War psychology in turn justified extending the subversive activities of the CIA into scores of countries. It required hundreds of bases around the globe—eventually some 400 major bases and almost 2,000 minor installations. With these we might have echoed Horace Walpole’s boast after the peace of 1763, “Throw away your Greek and Roman books, histories of little peoples.” War made insatiable demands on the economy, on the budget, and on the intelligence establishment. War required ever tighter “security” measures, for who knew what enemies might be lurking at home? War pleaded the cause of military, not civilian, needs, and chose for the highest positions military, not civilian, leaders. The psychology of war, a development which Mr. Barnet brings out in sobering detail—even more than its material requirements—shifted the center of gravity from the State Department to the Pentagon; perhaps from the Congress to the Pentagon, possibly from the White House to the Pentagon.
To take care of all of this there emerged a new security bureaucracy, made up for the most part of the most distinguished men, recruited from the most distinguished universities, the most successful law firms, the richest banks, the most powerful corporations. They had, too, for the most part, impeccable social credentials. If not all of them were Dean Achesons, that great gentleman was their ideal and their model, and every President except Franklin Roosevelt—who was an even greater swell than Acheson, and who was not bemused by social pretensions—was duly impressed by him. For all their education and their sophistication, their high sense of personal integrity and personal honor, these security bureaucrats adopted uncritically the war psychology and lent their great talents not to devising ways of reducing tensions and avoiding war, but to ways of exacerbating tensions and preparing for war and—when it didn’t come fast enough—making war. With so much going for war, it inevitably came, and thus the security managers were triumphantly vindicated in their apprehensions and their prophecies.
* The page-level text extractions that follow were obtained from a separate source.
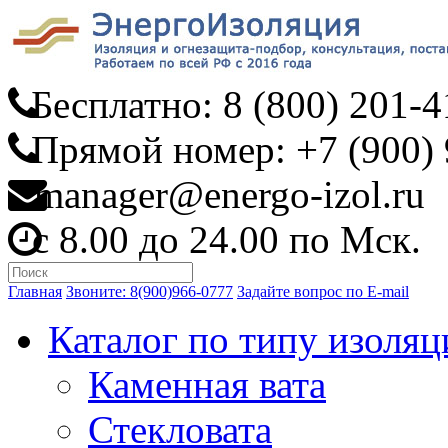
Бесплатно: 8 (800) 201-4
Прямой номер: +7 (900) 
manager@energo-izol.ru
с 8.00 до 24.00 по Мск.
Главная
Звоните: 8(900)966-0777
Задайте вопрос по E-mail
Каталог по типу изоляц
Каменная вата
Стекловата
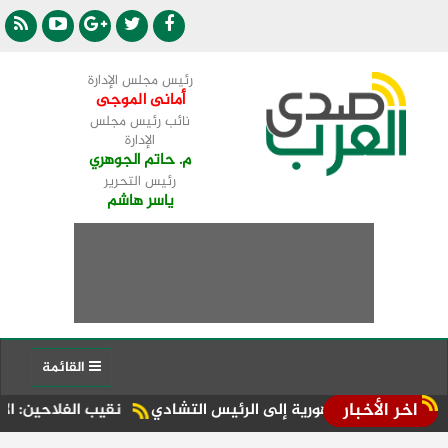
رئيس مجلس الإدارة
أمانى الموجى
نائب رئيس مجلس
الإدارة
م. حاتم الجوهري
رئيس التحرير
ياسر هاشم
القائمة
اخر الأخبار
الجمهورية إلى الرئيس التشادي
نقيب الفلاحين: الإبل رغم أهميتها الكبيرة لاتمثل سوي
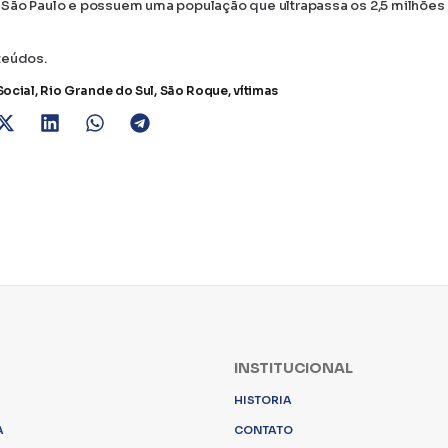
 São Paulo e possuem uma população que ultrapassa os 2,5 milhões
teúdos.
Social
,
Rio Grande do Sul
,
São Roque
,
vítimas
INSTITUCIONAL
HISTORIA
A
CONTATO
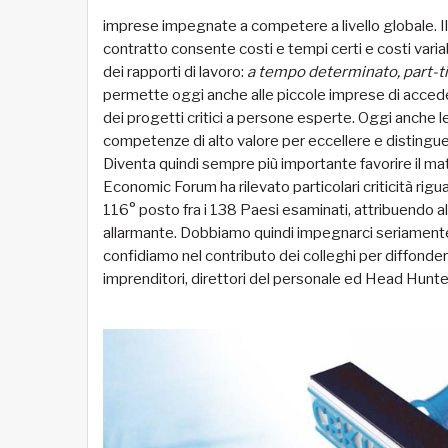
imprese impegnate a competere a livello globale. Il v
contratto consente costi e tempi certi e costi variabili
dei rapporti di lavoro:
a tempo determinato, part-tim
permette oggi anche alle piccole imprese di accede
dei progetti critici a persone esperte. Oggi anche l
competenze di alto valore per eccellere e distinguers
Diventa quindi sempre più importante favorire il m
Economic Forum ha rilevato particolari criticità rig
116° posto fra i 138 Paesi esaminati, attribuendo al
allarmante. Dobbiamo quindi impegnarci seriamente p
confidiamo nel contributo dei colleghi per diffondere
imprenditori, direttori del personale ed Head Hunte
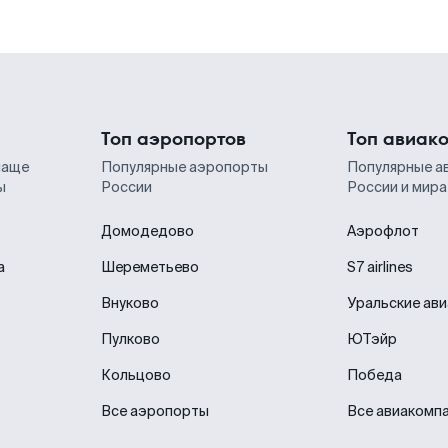
Топ аэропортов
Топ авиак
чаще
Популярные аэропорты
Популярные а
ы
России
России и мира
Домодедово
Аэрофлот
а
Шереметьево
S7 airlines
Внуково
Уральские ав
Пулково
ЮТэйр
Кольцово
Победа
Все аэропорты
Все авиакомп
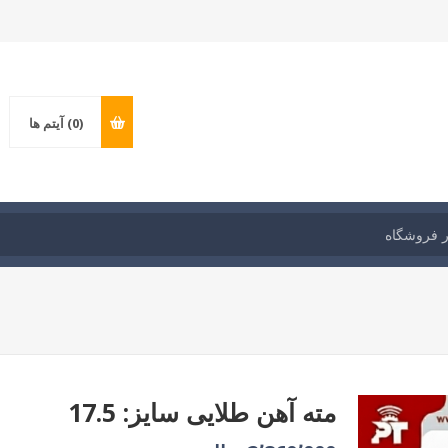
(0)
آیتم ها
مته آهن طلایی سایز: 17.5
Those who prepared for war, and then embraced it, were not conscious warmongers; they were leaders of a bureaucracy which operated impersonally and almost mechanically, and which, in the end, had a life of its own. That is the way we are now fighting our ten-year war, impersonally and mechanically. For in this Alice-in-Wonderland bureaucratic world you achieve peace through war, order through chaos, security through violence, the reign of law through lawlessness; you preserve honor by dishonorable acts, and in the end you save Vietnam by destroying her.
Roots of War is an enlarged, modernized version of the thesis which E.A. Ross propounded in his brilliant but neglected book Sin and Society back in 1907: that the most immoral acts are committed not by hardened criminals but by impeccable gentlemen who preside affably over great corporations, and who sin impersonally and at a great remove in time, in space—and in law—from the consequences of their crimes. Neither the iniquity nor the lawlessness of their conduct ever obtrudes upon them—the bribing of fire inspectors or the selling of adulterated goods or habit-forming drugs, sending children down into the mine-shafts, condemning girls to work twelve hours a day in sweatshops, bribing policemen, corrupting legislators, profiting from war.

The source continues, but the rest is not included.